Mount Jefferson is a mountain located in Ashe County, North Carolina. The mountain is part of the Mount Jefferson State Natural Area. The mountain has an elevation of 4665 ft above sea level, and it sharply rises more than 1,600 feet above the towns of Jefferson, North Carolina and West Jefferson. The mountain lies on the drainage divide between the north and south forks of the New River.

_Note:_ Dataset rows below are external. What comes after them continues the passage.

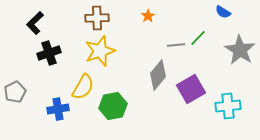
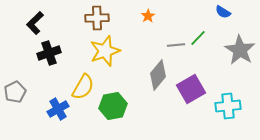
yellow star: moved 5 px right
blue cross: rotated 20 degrees counterclockwise
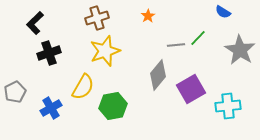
brown cross: rotated 15 degrees counterclockwise
blue cross: moved 7 px left, 1 px up
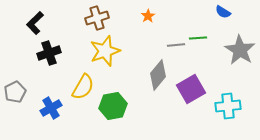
green line: rotated 42 degrees clockwise
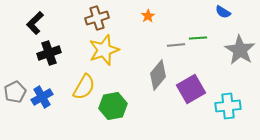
yellow star: moved 1 px left, 1 px up
yellow semicircle: moved 1 px right
blue cross: moved 9 px left, 11 px up
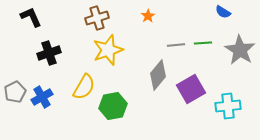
black L-shape: moved 4 px left, 6 px up; rotated 110 degrees clockwise
green line: moved 5 px right, 5 px down
yellow star: moved 4 px right
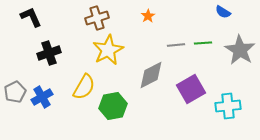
yellow star: rotated 8 degrees counterclockwise
gray diamond: moved 7 px left; rotated 24 degrees clockwise
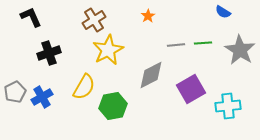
brown cross: moved 3 px left, 2 px down; rotated 15 degrees counterclockwise
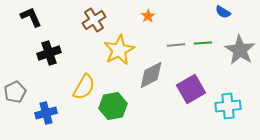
yellow star: moved 11 px right
blue cross: moved 4 px right, 16 px down; rotated 15 degrees clockwise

A paved road leads to the mountain's summit; on a clear day the summit affords sweeping views of the surrounding countryside, the towns of Jefferson and West Jefferson, and the Appalachian Mountains in Virginia, Tennessee, and North Carolina.

The mountain has a secondary peak at the eastern end of its ridge which is marked as Luther Rock on trails and as Luther Overlook on USGS maps.

== History ==
Before the American Civil War, the mountain was a popular hiding place for slaves who had escaped from their captors in the central and eastern sections of North Carolina. As a result, legend has it, the peak was named "Nigger Mountain."According to another source, Nigger Mountain was named for its black granite coloration. The mountain was later renamed "Mount Jefferson" after the town at its base.

== Geology ==

Panorama from Luther Rock Peak of Mount Jefferson, North Carolina.

Mount Jefferson is part of the Ashe Metamorphic Suite, a large province of metamorphic rock that formed from the opening and closing of a large sea between the Cambrian and Ordovician periods. The mountain itself is composed primarily of black amphibolite gneiss, which gives it its aforementioned dark color. Metagraywacke and schist are also present in the mountain. As a result of the higher concentration of mafic minerals, the soil on the mountain has a higher pH than the average.